Roma – Al suo ingresso nell’aula del Senato è stato accolto da una standing ovation, e così Giuseppe Conte si prende una rivincita sul clima di sufficienza e poca convinzione che lo aveva accolto appena una settimana fa alla vigilia del vertice.
L’informativa in Parlamento sugli esiti del Consiglio europeo, che aveva in agenda il fondo per la ripresa e il bilancio settennale dell’UE, ha subito messo in evidenza i passi da fare nel prossimo futuro, gli impegni del governo per sfruttare nel migliore dei modi le risorse.

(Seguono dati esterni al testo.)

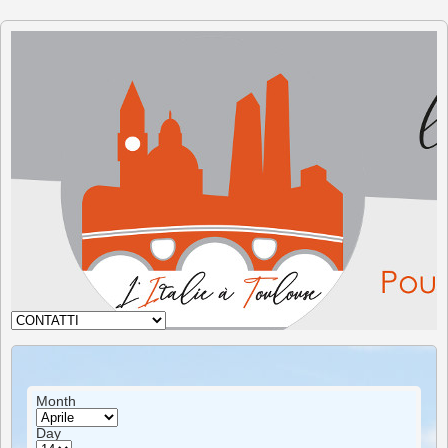
L'Italia
a
Tolosa
Month
Day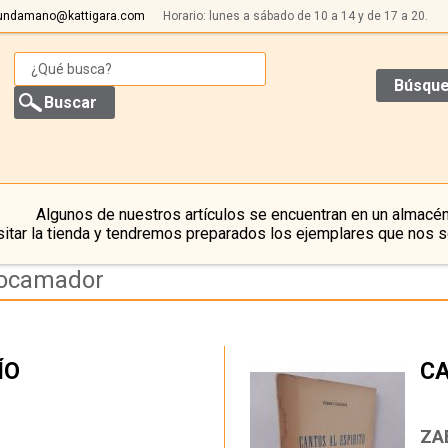
undamano@kattigara.com
Horario: lunes a sábado de 10 a 14 y de 17 a 20.
Búsque
Algunos de nuestros artículos se encuentran en un almacén
itar la tienda y tendremos preparados los ejemplares que nos s
rocamador
ÍO
CA
…
ZA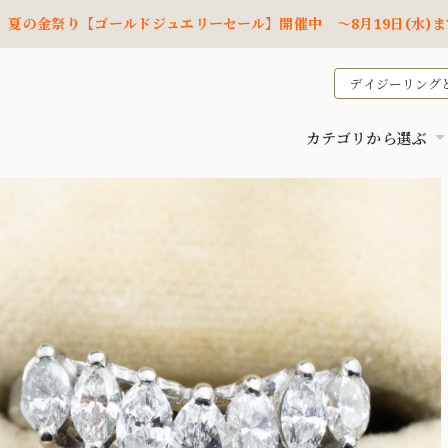
夏の金祭り【ゴールドジュエリーセール】開催中 ～8月19日(水)ま
デイジーリング
カテゴリから選ぶ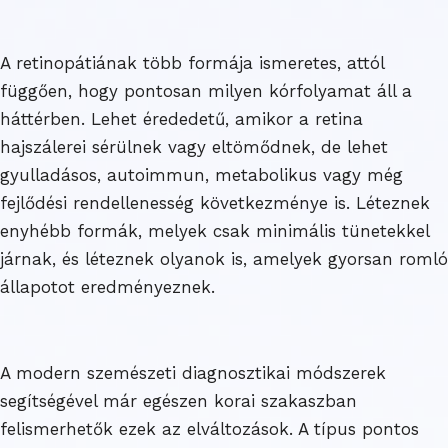
A retinopátiának több formája ismeretes, attól
függően, hogy pontosan milyen kórfolyamat áll a
háttérben. Lehet érededetű, amikor a retina
hajszálerei sérülnek vagy eltömődnek, de lehet
gyulladásos, autoimmun, metabolikus vagy még
fejlődési rendellenesség következménye is. Léteznek
enyhébb formák, melyek csak minimális tünetekkel
járnak, és léteznek olyanok is, amelyek gyorsan romló
állapotot eredményeznek.
A modern szemészeti diagnosztikai módszerek
segítségével már egészen korai szakaszban
felismerhetők ezek az elváltozások. A típus pontos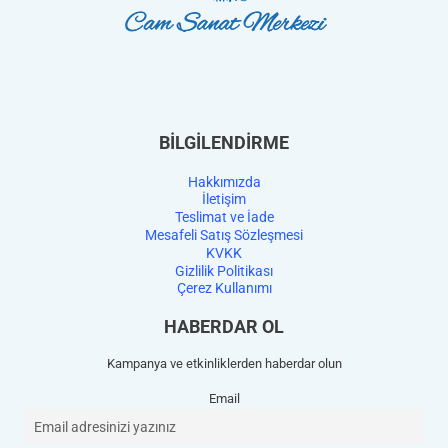
BİLGİLENDİRME
Hakkımızda
İletişim
Teslimat ve İade
Mesafeli Satış Sözleşmesi
KVKK
Gizlilik Politikası
Çerez Kullanımı
HABERDAR OL
Kampanya ve etkinliklerden haberdar olun
Email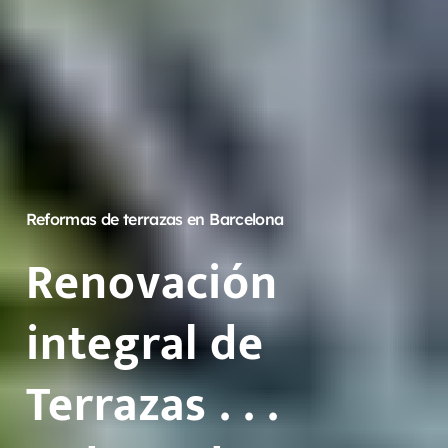
Reformas de terrazas en Barcelona
Renovación
integral de
Terrazas .
.
.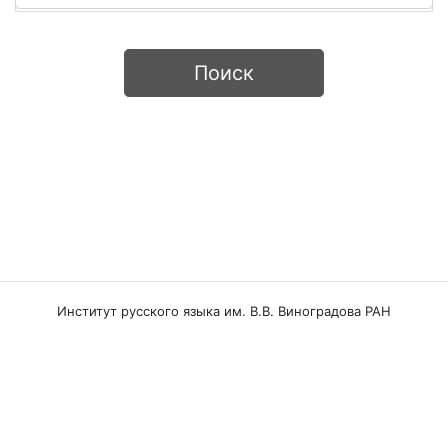
Поиск
Институт русского языка им. В.В. Виноградова РАН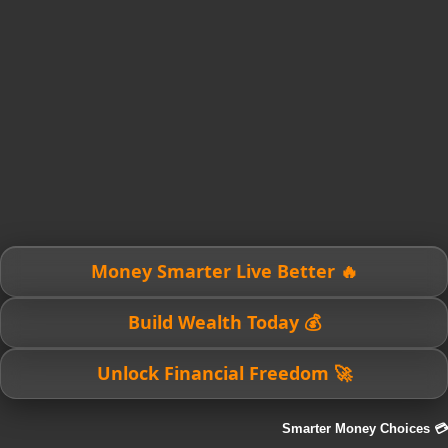
🔥 Money Smarter Live Better
💰 Build Wealth Today
🚀 Unlock Financial Freedom
💳 Smarter Money Choices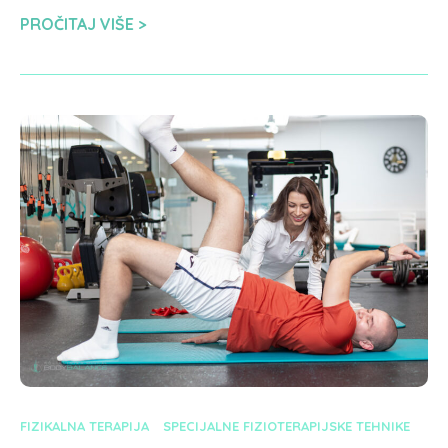
PROČITAJ VIŠE
FIZIKALNA TERAPIJA
SPECIJALNE FIZIOTERAPIJSKE TEHNIKE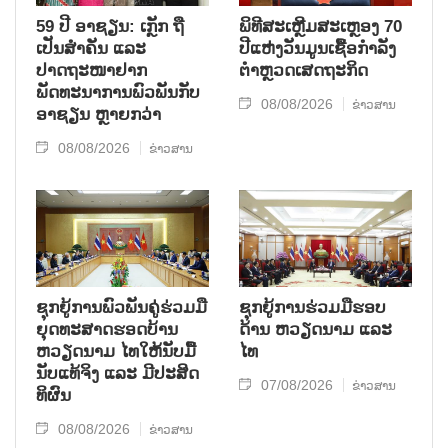
59 ປີ ອາຊຽນ: ເກຼັກ ຖື
ພິທີສະເຫຼີມສະເຫຼອງ 70
ເປັນສຳຄັນ ແລະ
ປີແຫ່ງວັນມູນເຊື້ອກຳລັງ
ປາດຖະໜາຢາກ
ຕຳຫຼວດເສດຖະກິດ
ພັດທະນາການພົວພັນກັບ
08/08/2026
ຂ່າວສານ
ອາຊຽນ ຫຼາຍກວ່າ
08/08/2026
ຂ່າວສານ
ຊຸກ​ຍູ້​ການ​ພົວ​ພັນ​ຄູ່​ຮ່ວມ​ມື​
ຊຸກຍູ້ການຮ່ວມມືຮອບ
ຍຸດ​ທະ​ສາດ​ຮອດ​ບ້ານ
ດ້ານ ຫວຽດນາມ ແລະ
ຫວຽດ​ນາມ ໄທ​ໃຫ້​ນັບ​ມື້​
ໄທ
ນັບ​ແທ້​ຈິງ ແລະ ມີ​ປະ​ສິດ​
07/08/2026
ຂ່າວສານ
ທິ​ຜົນ
08/08/2026
ຂ່າວສານ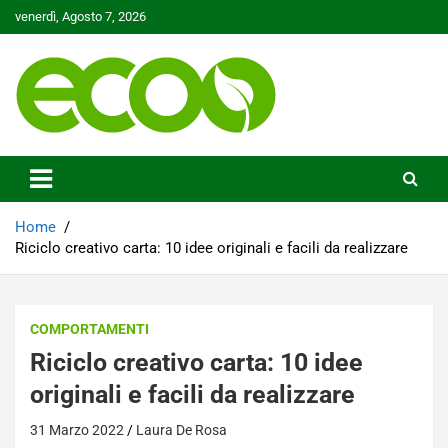
Skip
venerdì, Agosto 7, 2026
to
content
Tutelare il nostro Pianeta è la nostra priorità
Ecoo.it
Home
Riciclo creativo carta: 10 idee originali e facili da realizzare
COMPORTAMENTI
Riciclo creativo carta: 10 idee
originali e facili da realizzare
31 Marzo 2022
Laura De Rosa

E al di là di “un risultato per noi persino migliore rispetto alle premesse”, ha detto il presidente del Consiglio, “l’intesa è stata un passaggio fondamentale dell’Europa che è stata all’altezza della sua storia e della sua missione”, quella risposta adeguata alla sfida, sempre chiesta dall’Italia.
Così ha ricordato che “un’interlocuzione serrata ha consentito di mantenere invariato il volume complessivo della proposta della Commissione, pur con un riequilibrio fra grants e loans”, elencando poi i diversi benefici che sono stati portati incassati dalla delegazione.
“Ma questo è un risultato che appartiene all’Italia intera e non solo al governo e alla sua maggioranza”, ha aggiunto, spingendosi fino i ringraziamenti per i ministri (menzione speciale per Enzo Amendola degli Affari europei che è stato al suo fianco per quattro giorni e quattro notti), maggioranza e opposizione. “La classe politica ha dato prova di maturità” ha detto Conte e “anche i cittadini italiani con la loro vicinanza hanno rafforzato oggettivamente la posizione e la credibilità del governo al tavolo negoziale”.
Partita dura, ha ricordato, ma anche nei passaggi più difficili è stata mantenuta la linea rossa, come nel caso del cosiddetto ‘freno di emergenza’ o nelle modalità dell’approvazione dei piani nazionali. Capitoli “per cui abbiamo mantenuto fino all’ultimo la nostra riserva, non ci sono diritti di veto” dettagli, rafforzati con “i pareri degli uffici legali dell’UE che sono stati allegati agli atti”.
Sulla composizione del Quadro finanziario pluriennale, pur con qualche vantaggio per l’Italia come la riduzione della quota annuale di finanziamento al bilancio, e i benefici sulle politiche di coesione e per lo sviluppo rurale, Conte non nasconde punti critici. Come l’aumento dei ‘rebates’, gli sconti ai Paesi ricchi che “restano un elemento anacronistico” e tuttavia sono stati usati efficacemente come arma negoziale per ottenere molto. Anche le poste sulla transizione ecologica e altri tagli su capitoli essenziali per la Next generation EU, per Conte sono un passo indietro, che spera possano essere riequilibrati dal Parlamento europeo.
Oltre le autocelebrazioni, ora il lavoro vira su ciò che tanti analisti hanno messo in luce, la capacità di spendere e la qualità dei progetti da presentare alla Commissione. In questo frangente l’auspicio è che governo e maggioranza non finiscano nella palude delle discussioni infinite su schemi o cabine di regia a cui affidare questa fase molto delicata.
In sintesi, più soldi e meno alibi, e Conte dice aver recepito la responsabilità e la spinta in questa direzione ricevuta ieri dal presidente della Repubblica Sergio Mattarella. “Abbiamo già posto le basi per il piano e i progetti per i quali dobbiamo impiegare le nuove risorse in maniera efficiente” ha detto a deputati e senatori. “Lo faremo con impegno, determinazione e lungimiranza, con una forte spinta al percorso delle riforme. La credibilità dell’Italia in Europa passerà anche da qui, dimostrando di saper cogliere questa opportunità”.
Infine, “è giunto il momento di collocare il fiore della speranza al centro del giardino europeo”, chiusura presa in prestito da uno dei padri della nuova Europa, l’ex presidente della Commissione, Jacques Delors, che qualche giorno fa ha festeggiato il traguardo dei 95 anni.